Vincent Peillon cherche aussi à tendre la main aux enseignants opposés au projet. A son arrivée, il est d’ailleurs accueilli par une délégation de professeurs des écoles protestant contre des fermetures de classes. Il prend le temps de leur répondre, soucieux de retisser le dialogue. «Tout le monde voudrait que je tombe dans le syndrome Claude Allègre » plaisante t’il. Et pour prendre à contrepieds les prévisions de rupture avec le monde enseignant, il réclame une compréhension des revendications et des réticences aux maires qui soulignent l’opposition des professeurs exprimée lors des conseils d’école.
« Je suis le ministre qui leur demande de venir travailler une demi-journée de plus ». La réforme est pour lui l’opportunité d’ouvrir l’école, de lui faire quitter ses oripeaux de forteresse pour développer une concertation, un dialogue avec les acteurs locaux de l’éducation.
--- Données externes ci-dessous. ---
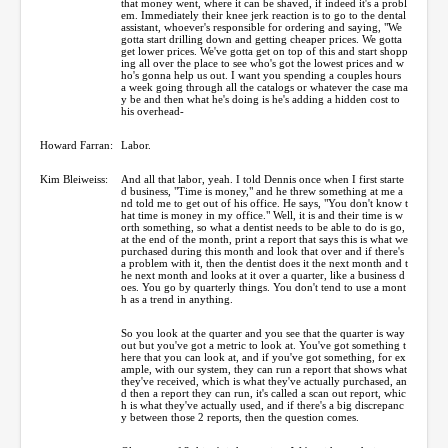
that money went, where it can be shaved, if indeed it's a probl
em. Immediately their knee jerk reaction is to go to the dental
assistant, whoever's responsible for ordering and saying, "We
gotta start drilling down and getting cheaper prices. We gotta
get lower prices. We've gotta get on top of this and start shopp
ing all over the place to see who's got the lowest prices and w
ho's gonna help us out. I want you spending a couples hours
a week going through all the catalogs or whatever the case ma
y be and then what he's doing is he's adding a hidden cost to
his overhead-
Howard Farran:
Labor.
Kim Bleiweiss:
And all that labor, yeah. I told Dennis once when I first starte
d business, "Time is money," and he threw something at me a
nd told me to get out of his office. He says, "You don't know t
hat time is money in my office." Well, it is and their time is w
orth something, so what a dentist needs to be able to do is go,
at the end of the month, print a report that says this is what we
purchased during this month and look that over and if there's
a problem with it, then the dentist does it the next month and t
he next month and looks at it over a quarter, like a business d
oes. You go by quarterly things. You don't tend to use a mont
h as a trend in anything.
So you look at the quarter and you see that the quarter is way
out but you've got a metric to look at. You've got something t
here that you can look at, and if you've got something, for ex
ample, with our system, they can run a report that shows what
they've received, which is what they've actually purchased, an
d then a report they can run, it's called a scan out report, whic
h is what they've actually used, and if there's a big discrepanc
y between those 2 reports, then the question comes.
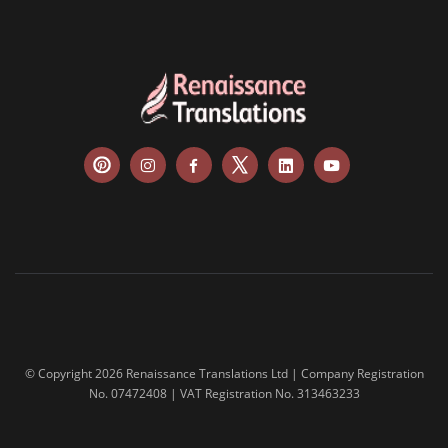
© Copyright 2026 Renaissance Translations Ltd | Company Registration
No. 07472408 | VAT Registration No. 313463233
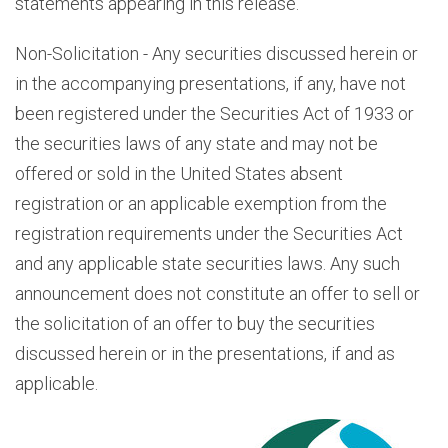
statements appearing in this release.
Non-Solicitation - Any securities discussed herein or
in the accompanying presentations, if any, have not
been registered under the Securities Act of 1933 or
the securities laws of any state and may not be
offered or sold in the United States absent
registration or an applicable exemption from the
registration requirements under the Securities Act
and any applicable state securities laws. Any such
announcement does not constitute an offer to sell or
the solicitation of an offer to buy the securities
discussed herein or in the presentations, if and as
applicable.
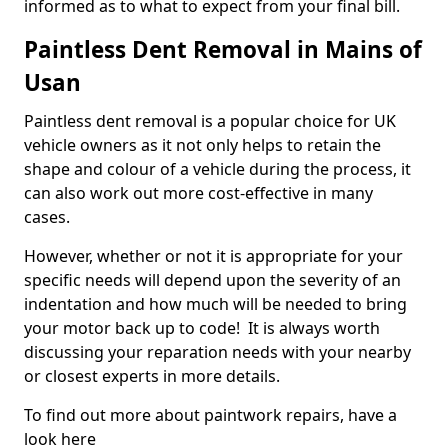
informed as to what to expect from your final bill.
Paintless Dent Removal in Mains of
Usan
Paintless dent removal is a popular choice for UK
vehicle owners as it not only helps to retain the
shape and colour of a vehicle during the process, it
can also work out more cost-effective in many
cases.
However, whether or not it is appropriate for your
specific needs will depend upon the severity of an
indentation and how much will be needed to bring
your motor back up to code! It is always worth
discussing your reparation needs with your nearby
or closest experts in more details.
To find out more about paintwork repairs, have a
look here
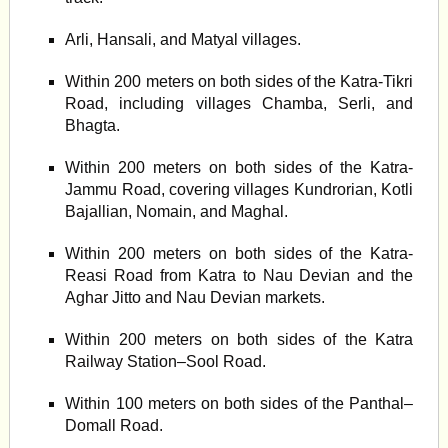
Arli, Hansali, and Matyal villages.
Within 200 meters on both sides of the Katra-Tikri
Road, including villages Chamba, Serli, and
Bhagta.
Within 200 meters on both sides of the Katra-
Jammu Road, covering villages Kundrorian, Kotli
Bajallian, Nomain, and Maghal.
Within 200 meters on both sides of the Katra-
Reasi Road from Katra to Nau Devian and the
Aghar Jitto and Nau Devian markets.
Within 200 meters on both sides of the Katra
Railway Station–Sool Road.
Within 100 meters on both sides of the Panthal–
Domall Road.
En se référant au mouvement de contestation parisien, et aux paroles désobligeantes prononcées envers les animateurs périscolaires, il souligne : «tellement de gens méprisent d’autres gens, il faut se parler, se rencontrer ». L’heure est donc à la compréhension, à l’ouverture. Ses propos traduisent aussi son impatience, à voir les choses bouger sur le terrain. « Si vous n’y allez que l’année prochaine, ce n’est pas grave, si vous y allez cette année ce sera mieux et ça me fera plaisir » lance t’il souriant en guise de conclusion. Vincent Peillon quitte le château de Monplaisir sous les applaudissements. Sans doute n’aura-t-il pas pleinement convaincu les plus réticents mais la halte s’avère chaleureuse avant de poursuivre son chemin vers Montpellier, ville socialiste qui s’est prononcée pour une application de la réforme en 2014.